Relationship building
The current 47-people pangenome is just a starting point, however. The HPRC's ultimate goal is to produce high-quality, nearly error-free genomes from at least 350 individuals from diverse populations by mid-2024, a milestone that would make it possible to capture rare alleles that confer important adaptive traits. Tibetans, for example, have alleles related to oxygen use and UV light exposure that enable them to live at high altitudes.
A major challenge in collecting this data will be to gain trust from communities that have seen past abuses of biological data; for example, there are no samples in the current study from Native American nor Aboriginal peoples, who have been long been disregarded or exploited by scientific studies. But you don't have to go far back in time to find examples of unethical use of genetic data: Just a few years ago, DNA samples from thousands of Africans in multiple countries were commercialized without the donors' knowledge, consent, or benefit.
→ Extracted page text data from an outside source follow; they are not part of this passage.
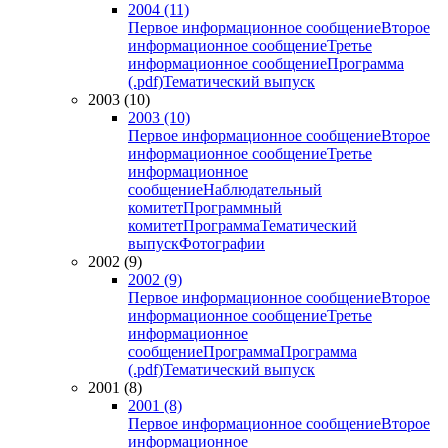
2004 (11)
Первое информационное сообщение
Второе
информационное сообщение
Третье
информационное сообщение
Программа
(.pdf)
Тематический выпуск
2003 (10)
2003 (10)
Первое информационное сообщение
Второе
информационное сообщение
Третье
информационное
сообщение
Наблюдательный
комитет
Программный
комитет
Программа
Тематический
выпуск
Фотографии
2002 (9)
2002 (9)
Первое информационное сообщение
Второе
информационное сообщение
Третье
информационное
сообщение
Программа
Программа
(.pdf)
Тематический выпуск
2001 (8)
2001 (8)
Первое информационное сообщение
Второе
информационное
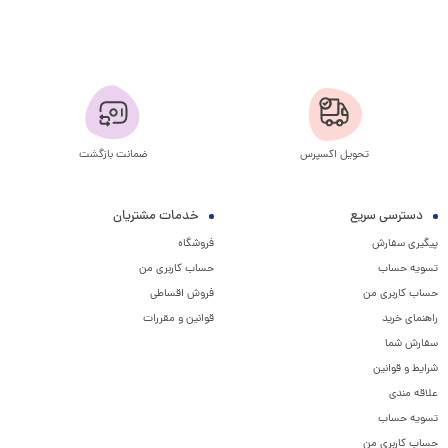
تحویل اکسپرس
ضمانت بازگشت
دسترسی سریع
خدمات مشتریان
پیگیری سفارش
فروشگاه
تسویه حساب
حساب کاربری من
حساب کاربری من
فروش اقساطی
راهنمای خرید
قوانین و مقررات
سفارش شما
شرایط و قوانین
علاقه مندی
تسویه حساب
حساب کاربری من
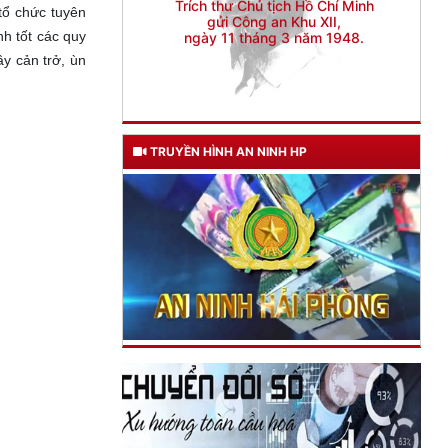
tổ chức tuyên
h tốt các quy
y cản trở, ùn
TRUYỀN HÌNH AN NINH HP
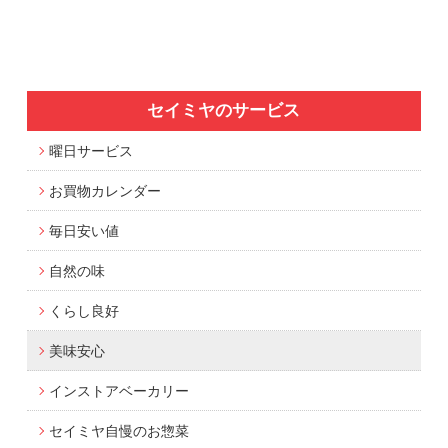
セイミヤのサービス
曜日サービス
お買物カレンダー
毎日安い値
自然の味
くらし良好
美味安心
インストアベーカリー
セイミヤ自慢のお惣菜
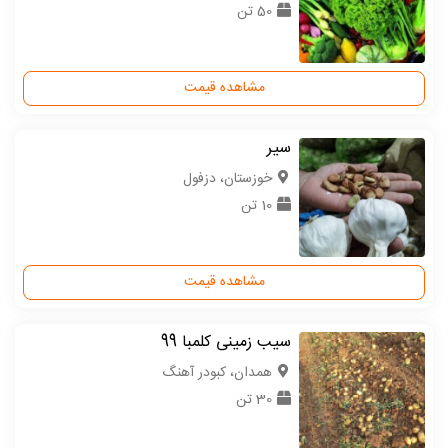
50 تن
مشاهده قیمت
سیر
خوزستان، دزفول
10 تن
مشاهده قیمت
سیب زمینی کلمبا 99
همدان، کبودر آهنگ
30 تن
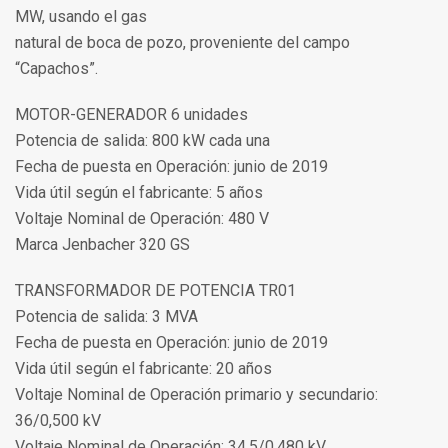
MW, usando el gas
natural de boca de pozo, proveniente del campo
“Capachos”.
MOTOR-GENERADOR 6 unidades
Potencia de salida: 800 kW cada una
Fecha de puesta en Operación: junio de 2019
Vida útil según el fabricante: 5 años
Voltaje Nominal de Operación: 480 V
Marca Jenbacher 320 GS
TRANSFORMADOR DE POTENCIA TR01
Potencia de salida: 3 MVA
Fecha de puesta en Operación: junio de 2019
Vida útil según el fabricante: 20 años
Voltaje Nominal de Operación primario y secundario:
36/0,500 kV
Voltaje Nominal de Operación: 34,5/0,480 kV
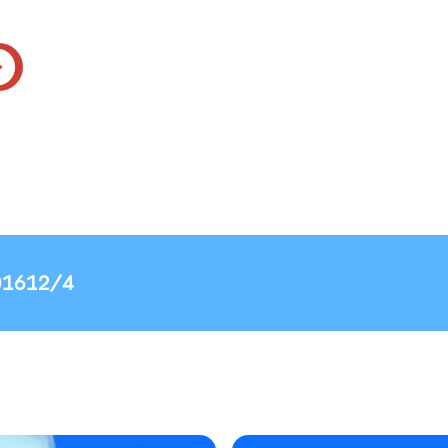
01612/4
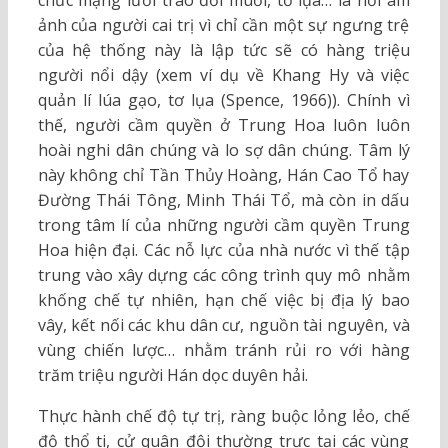
chức mạng lưới trao đổi muối, tơ lụa… là nỗi ám
ảnh của người cai trị vì chỉ cần một sự ngưng trệ
của hệ thống này là lập tức sẽ có hàng triệu
người nổi dậy (xem ví dụ về Khang Hy và việc
quản lí lúa gạo, tơ lụa (Spence, 1966)). Chính vì
thế, người cầm quyền ở Trung Hoa luôn luôn
hoài nghi dân chúng và lo sợ dân chúng. Tâm lý
này không chỉ Tần Thủy Hoàng, Hán Cao Tổ hay
Đường Thái Tông, Minh Thái Tổ, mà còn in dấu
trong tâm lí của những người cầm quyền Trung
Hoa hiện đại. Các nỗ lực của nhà nước vì thế tập
trung vào xây dựng các công trình quy mô nhằm
khống chế tự nhiên, hạn chế việc bị địa lý bao
vây, kết nối các khu dân cư, nguồn tài nguyên, và
vùng chiến lược… nhằm tránh rủi ro với hàng
trăm triệu người Hán dọc duyên hải.
Thực hành chế độ tự trị, ràng buộc lỏng lẻo, chế
độ thổ ti, cử quân đội thường trực tại các vùng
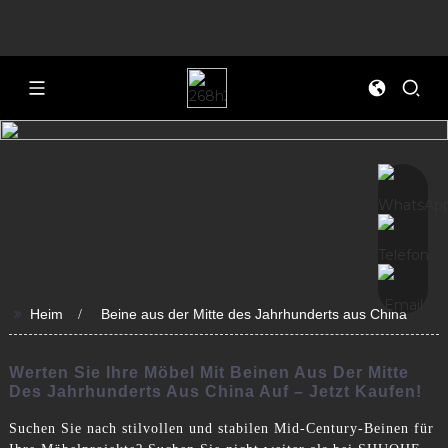
>>
Heim
Beine aus der Mitte des Jahrhunderts aus China
Werten Sie Ihre Möbel Mit Beinen Aus Der Mitte
Des Jahrhunderts Aus China Auf – Jetzt Kaufen!
Suchen Sie nach stilvollen und stabilen Mid-Century-Beinen für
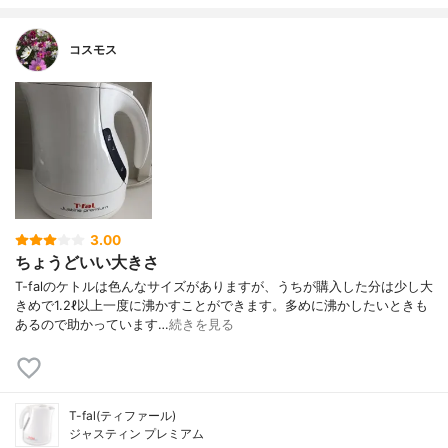
コスモス
3.00
ちょうどいい大きさ
T-falのケトルは色んなサイズがありますが、うちが購入した分は少し大
きめで1.2ℓ以上一度に沸かすことができます。多めに沸かしたいときも
あるので助かっています…
続きを見る
T-fal(ティファール)
ジャスティン プレミアム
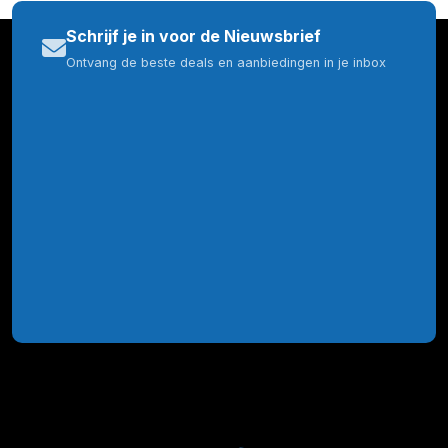
Schrijf je in voor de Nieuwsbrief
Ontvang de beste deals en aanbiedingen in je inbox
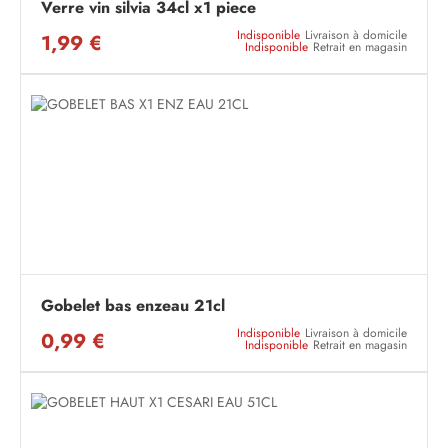
Verre vin silvia 34cl x1 piece
Indisponible
Livraison à domicile
1,99 €
Indisponible
Retrait en magasin
Gobelet bas enzeau 21cl
Indisponible
Livraison à domicile
0,99 €
Indisponible
Retrait en magasin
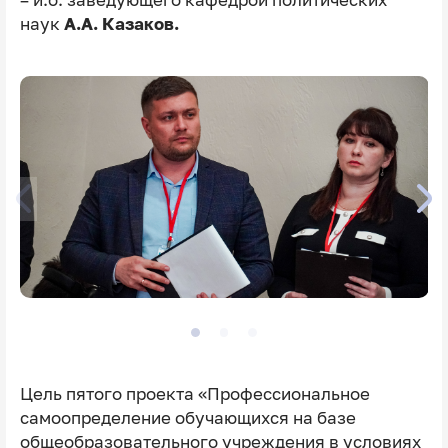
– и.о. заведующего кафедрой политических
наук
А.А. Казаков.
Цель пятого проекта «Профессиональное
самоопределение обучающихся на базе
общеобразовательного учреждения в условиях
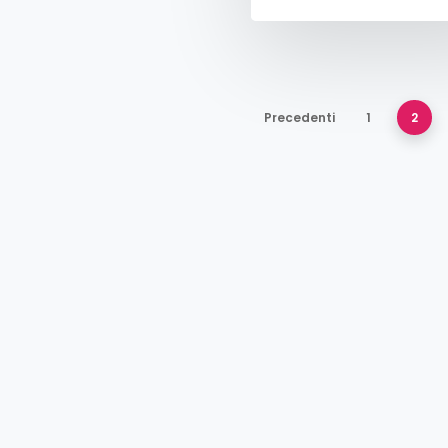
Precedenti
1
2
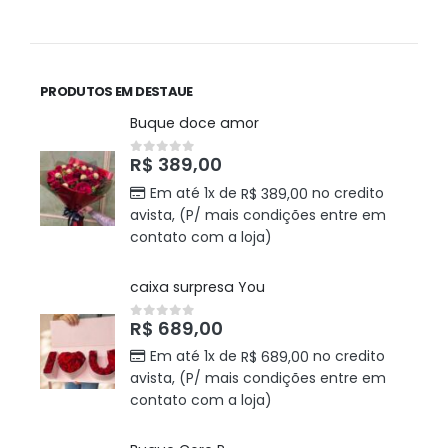
PRODUTOS EM DESTAUE
Buque doce amor
R$
389,00
0
out of 5
Em até 1x de
no credito
R$
389,00
avista, (P/ mais condições entre em
contato com a loja)
caixa surpresa You
R$
689,00
0
out of 5
Em até 1x de
no credito
R$
689,00
avista, (P/ mais condições entre em
contato com a loja)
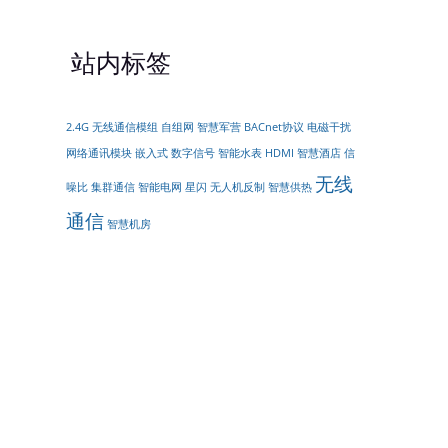
站内标签
2.4G
无线通信模组
自组网
智慧军营
BACnet协议
电磁干扰
网络通讯模块
嵌入式
数字信号
智能水表
HDMI
智慧酒店
信
无线
噪比
集群通信
智能电网
星闪
无人机反制
智慧供热
通信
智慧机房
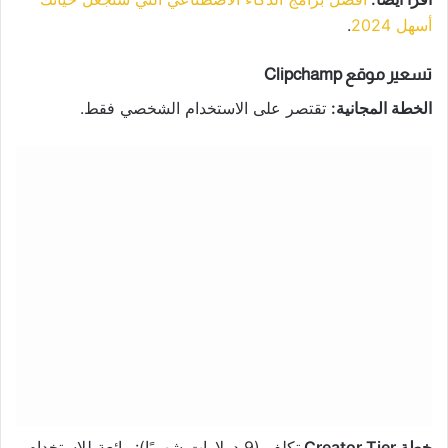
أسهل 2024
.
تسعير موقع Clipchamp
الخطة المجانية:
تقتصر على الاستخدام الشخصي فقط.
خطة Creator Tier
تكلف (9 دولارات شهريًا): رائعة للاستخدام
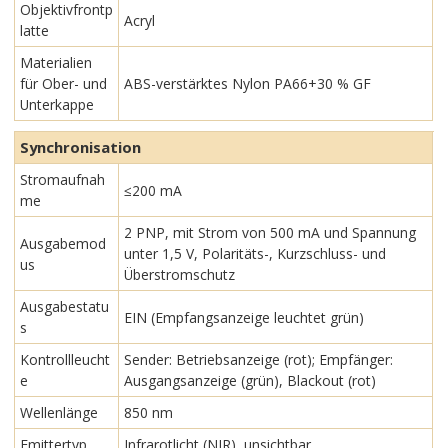
Objektivfrontp
Acryl
latte
Materialien
für Ober- und
ABS-verstärktes Nylon PA66+30 % GF
Unterkappe
Synchronisation
Stromaufnah
≤200 mA
me
2 PNP, mit Strom von 500 mA und Spannung
Ausgabemod
unter 1,5 V, Polaritäts-, Kurzschluss- und
us
Überstromschutz
Ausgabestatu
EIN (Empfangsanzeige leuchtet grün)
s
Kontrollleucht
Sender: Betriebsanzeige (rot); Empfänger:
e
Ausgangsanzeige (grün), Blackout (rot)
Wellenlänge
850 nm
Emittertyp
Infrarotlicht (NIR), unsichtbar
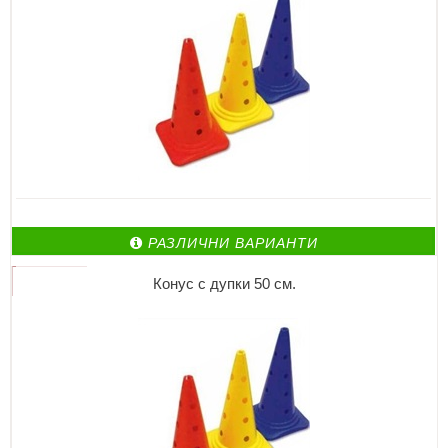
РАЗЛИЧНИ ВАРИАНТИ
Конус с дупки 50 см.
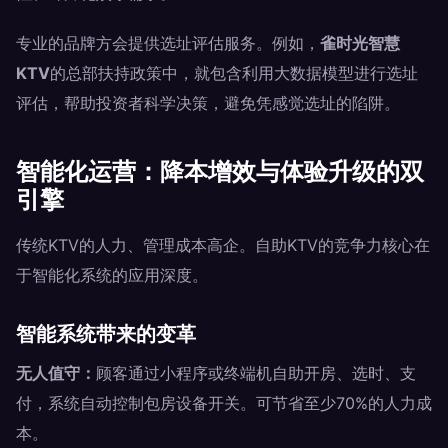
专业的品牌方会提供选址评估服务。例如，
雀时光智慧
KTV
的总部扶持政策中，就包含利用大数据模型进行选址
评估，帮助投资者科学决策，避免凭感觉选址的陷阱。
智能化运营：降本增效与体验升级的双
引擎
传统KTV的人力、管理成本高企。自助KTV的竞争力核心在
于智能化系统的应用深度。
智能系统带来的变革
无人值守：
顾客通过小程序或终端机自助开房、选时、支
付，系统自动控制包房设备开关。可节省至少70%的人力成
本。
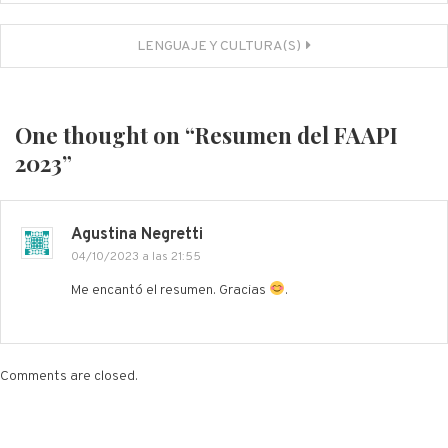
de
entradas
LENGUAJE Y CULTURA(S)
One thought on “
Resumen del FAAPI
2023
”
Agustina Negretti
04/10/2023 a las 21:55
Me encantó el resumen. Gracias
.
Comments are closed.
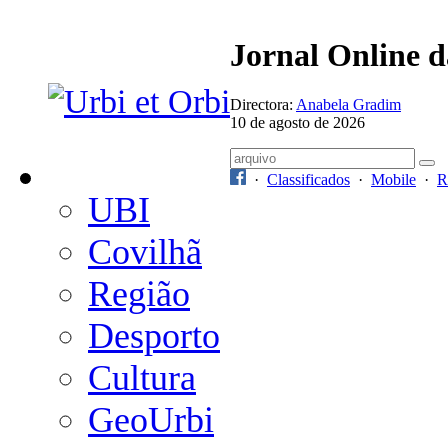
Jornal Online 
Directora:
Anabela Gradim
10 de agosto de 2026
·
Classificados
·
Mobile
·
R
UBI
Covilhã
Região
Desporto
Cultura
GeoUrbi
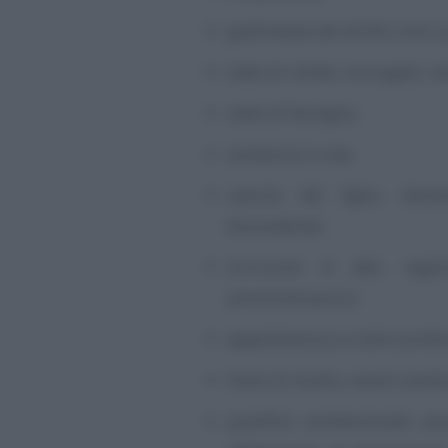
godimento dei diritti civili e p
stato di celibe, coniugato, ve
stato di famiglia;
esistenza in vita;
nascita del figlio, dece
discendente;
iscrizione in albi, regi
amministrazioni;
appartenenza a ordini profes
titolo di studio, esami sosten
qualifica professionale pos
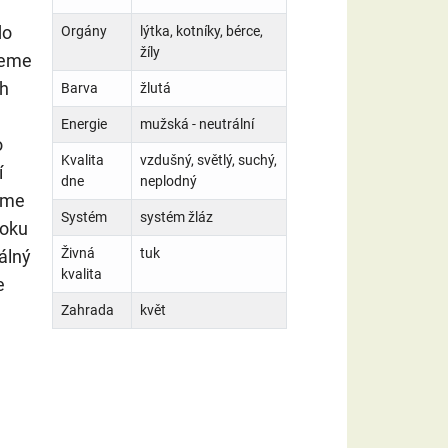
do
Orgány
lýtka, kotníky, bérce,
žíly
jeme
ch
Barva
žlutá
Energie
mužská - neutrální
o
Kvalita
vzdušný, světlý, suchý,
í
dne
neplodný
íme
Systém
systém žláz
boku
Živná
tuk
álný
kvalita
e
Zahrada
květ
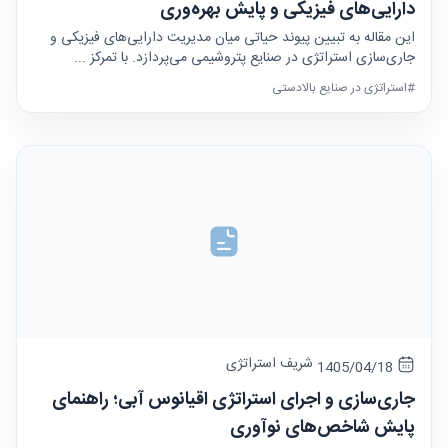
دارایی‌های فیزیکی و پایش بهره‌وری
این مقاله به تبیین پیوند حیاتی میان مدیریت دارایی‌های فیزیکی و
جاری‌سازی استراتژی در صنایع پتروشیمی می‌پردازد. با تمرکز ...
#استراتژی در صنایع بالادستی
شریف استراتژی
1405/04/18
جاری‌سازی و اجرای استراتژی اقیانوس آبی؛ راهنمای
پایش شاخص‌های نوآوری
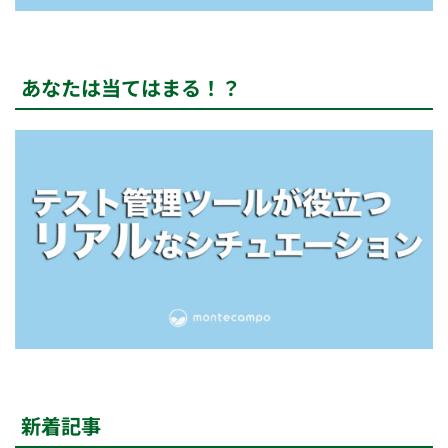
あなたは当てはまる！？
新着記事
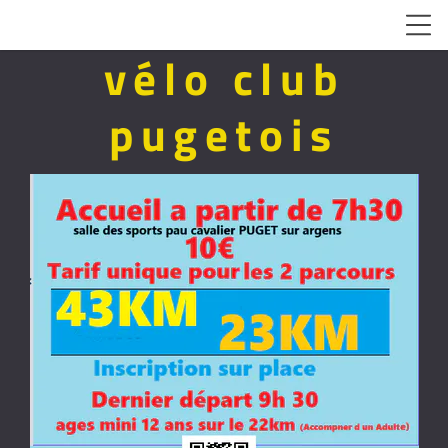
vélo club
pugetois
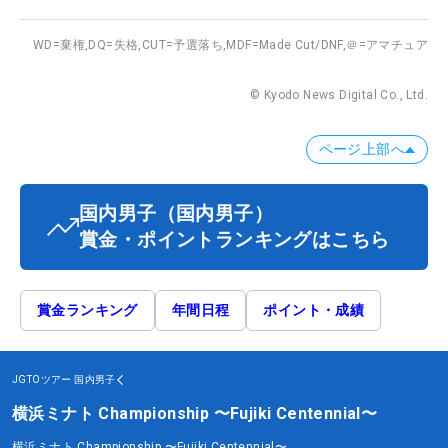
WD=棄権,
DQ=失格,
CUT=予選落ち,
MDF=Made Cut/DNF,
＠=アマチュア
© Kyodo News Digital Co., Ltd.
ページ上部へ
国内男子
（国内男子）
賞金・ポイントランキングはこちら
賞金ランキング
年間日程
ポイント・成績
JGTOツアー
国内男子
横浜ミナト Championship 〜Fujiki Centennial〜
横浜ミナト Championship 〜Fujiki Centennial〜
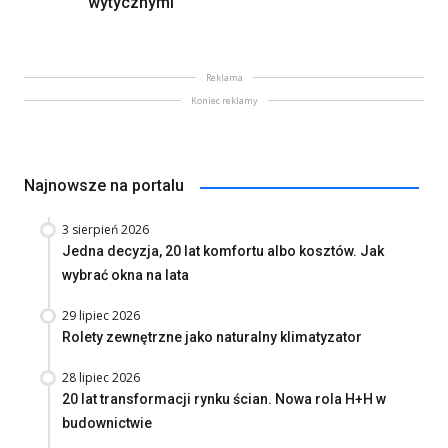
wytycznymi
Reklama
Koniec reklamy
Najnowsze na portalu
3 sierpień 2026
Jedna decyzja, 20 lat komfortu albo kosztów. Jak
wybrać okna na lata
29 lipiec 2026
Rolety zewnętrzne jako naturalny klimatyzator
28 lipiec 2026
20 lat transformacji rynku ścian. Nowa rola H+H w
budownictwie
These offenses have sown mistrust against scientists among many populations. But by not being included, some of these groups could remain genetically obscure, leading to a perpetuation of the biases in the data—and to continued disparities in health outcomes.
"It's a complex situation that's going to require a lot of relationship building," Jarvis says. "There's greater sensitivity now."
And even today, many groups are willing to participate. "There are individuals, institutions, and governmental bodies from different countries who are saying, 'We want to be part of this. We want our population to be represented,'" Jarvis says. "We're already making progress."